(Input data begins)

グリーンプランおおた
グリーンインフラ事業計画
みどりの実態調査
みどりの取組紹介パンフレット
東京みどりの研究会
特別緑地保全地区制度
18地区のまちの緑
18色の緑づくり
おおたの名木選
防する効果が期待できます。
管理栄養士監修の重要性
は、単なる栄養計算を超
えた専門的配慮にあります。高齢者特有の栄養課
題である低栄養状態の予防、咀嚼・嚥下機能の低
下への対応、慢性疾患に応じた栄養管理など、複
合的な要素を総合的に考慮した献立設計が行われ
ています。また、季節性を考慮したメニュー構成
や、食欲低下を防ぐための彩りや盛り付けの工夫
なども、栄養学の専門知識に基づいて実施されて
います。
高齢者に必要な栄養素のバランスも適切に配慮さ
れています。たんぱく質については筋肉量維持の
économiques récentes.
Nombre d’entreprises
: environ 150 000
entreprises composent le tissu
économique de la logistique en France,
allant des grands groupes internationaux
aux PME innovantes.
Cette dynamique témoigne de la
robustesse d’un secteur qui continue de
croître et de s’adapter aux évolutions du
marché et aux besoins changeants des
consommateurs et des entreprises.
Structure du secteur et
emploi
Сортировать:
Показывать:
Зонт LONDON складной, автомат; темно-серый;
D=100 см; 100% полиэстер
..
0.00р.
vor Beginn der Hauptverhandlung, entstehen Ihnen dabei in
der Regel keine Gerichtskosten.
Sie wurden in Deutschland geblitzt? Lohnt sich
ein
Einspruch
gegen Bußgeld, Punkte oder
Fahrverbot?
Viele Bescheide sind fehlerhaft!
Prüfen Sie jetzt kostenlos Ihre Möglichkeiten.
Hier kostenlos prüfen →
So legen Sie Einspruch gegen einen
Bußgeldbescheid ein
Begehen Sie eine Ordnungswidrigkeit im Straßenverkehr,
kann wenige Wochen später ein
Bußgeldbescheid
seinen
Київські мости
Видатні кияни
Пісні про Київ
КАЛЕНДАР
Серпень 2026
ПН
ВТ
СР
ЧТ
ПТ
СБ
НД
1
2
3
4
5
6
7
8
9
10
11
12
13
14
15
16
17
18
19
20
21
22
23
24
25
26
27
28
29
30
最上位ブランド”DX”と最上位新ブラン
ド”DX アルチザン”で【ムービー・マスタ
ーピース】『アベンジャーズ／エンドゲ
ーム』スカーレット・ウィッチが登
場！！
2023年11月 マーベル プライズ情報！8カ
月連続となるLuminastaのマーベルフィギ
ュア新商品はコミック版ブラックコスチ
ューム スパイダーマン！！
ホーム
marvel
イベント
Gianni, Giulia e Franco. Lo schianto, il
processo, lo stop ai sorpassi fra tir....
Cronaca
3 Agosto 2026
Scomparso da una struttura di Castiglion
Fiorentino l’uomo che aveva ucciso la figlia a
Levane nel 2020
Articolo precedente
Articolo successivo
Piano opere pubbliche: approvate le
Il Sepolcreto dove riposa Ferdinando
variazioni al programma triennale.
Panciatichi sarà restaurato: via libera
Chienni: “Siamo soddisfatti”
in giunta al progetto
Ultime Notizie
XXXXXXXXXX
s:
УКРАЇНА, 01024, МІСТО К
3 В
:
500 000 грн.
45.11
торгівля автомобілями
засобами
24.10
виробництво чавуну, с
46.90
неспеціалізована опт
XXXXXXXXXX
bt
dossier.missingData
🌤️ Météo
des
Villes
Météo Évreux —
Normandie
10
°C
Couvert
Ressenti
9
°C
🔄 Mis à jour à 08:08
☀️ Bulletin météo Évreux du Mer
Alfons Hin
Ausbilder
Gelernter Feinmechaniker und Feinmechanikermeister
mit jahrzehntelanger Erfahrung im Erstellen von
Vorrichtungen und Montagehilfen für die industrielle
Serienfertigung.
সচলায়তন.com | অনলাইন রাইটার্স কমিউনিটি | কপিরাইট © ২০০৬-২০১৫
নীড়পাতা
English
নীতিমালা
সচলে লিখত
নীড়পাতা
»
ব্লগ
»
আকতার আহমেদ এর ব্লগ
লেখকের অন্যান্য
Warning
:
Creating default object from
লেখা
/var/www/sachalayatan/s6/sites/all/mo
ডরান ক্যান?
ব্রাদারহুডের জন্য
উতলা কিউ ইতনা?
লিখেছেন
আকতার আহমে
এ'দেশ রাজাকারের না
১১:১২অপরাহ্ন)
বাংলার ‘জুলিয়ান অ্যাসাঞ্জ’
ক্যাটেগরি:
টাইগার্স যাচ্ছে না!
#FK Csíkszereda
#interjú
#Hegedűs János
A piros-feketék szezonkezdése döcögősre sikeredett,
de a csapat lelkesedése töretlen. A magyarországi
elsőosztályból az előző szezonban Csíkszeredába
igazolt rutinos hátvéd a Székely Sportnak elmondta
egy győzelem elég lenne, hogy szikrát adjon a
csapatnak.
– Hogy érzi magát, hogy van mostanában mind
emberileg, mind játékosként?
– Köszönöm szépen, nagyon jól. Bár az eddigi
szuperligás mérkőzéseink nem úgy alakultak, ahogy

(Input data ends)

What is required:
Write out exactly the lines above between the line with "えた専門的配慮にあります。高齢者特有の栄養課" and the line with "Prüfen Sie jetzt", inclusive, and nothing beyond them.

Response:
えた専門的配慮にあります。高齢者特有の栄養課
題である低栄養状態の予防、咀嚼・嚥下機能の低
下への対応、慢性疾患に応じた栄養管理など、複
合的な要素を総合的に考慮した献立設計が行われ
ています。また、季節性を考慮したメニュー構成
や、食欲低下を防ぐための彩りや盛り付けの工夫
なども、栄養学の専門知識に基づいて実施されて
います。
高齢者に必要な栄養素のバランスも適切に配慮さ
れています。たんぱく質については筋肉量維持の
économiques récentes.
Nombre d’entreprises
: environ 150 000
entreprises composent le tissu
économique de la logistique en France,
allant des grands groupes internationaux
aux PME innovantes.
Cette dynamique témoigne de la
robustesse d’un secteur qui continue de
croître et de s’adapter aux évolutions du
marché et aux besoins changeants des
consommateurs et des entreprises.
Structure du secteur et
emploi
Сортировать:
Показывать:
Зонт LONDON складной, автомат; темно-серый;
D=100 см; 100% полиэстер
..
0.00р.
vor Beginn der Hauptverhandlung, entstehen Ihnen dabei in
der Regel keine Gerichtskosten.
Sie wurden in Deutschland geblitzt? Lohnt sich
ein
Einspruch
gegen Bußgeld, Punkte oder
Fahrverbot?
Viele Bescheide sind fehlerhaft!
Prüfen Sie jetzt kostenlos Ihre Möglichkeiten.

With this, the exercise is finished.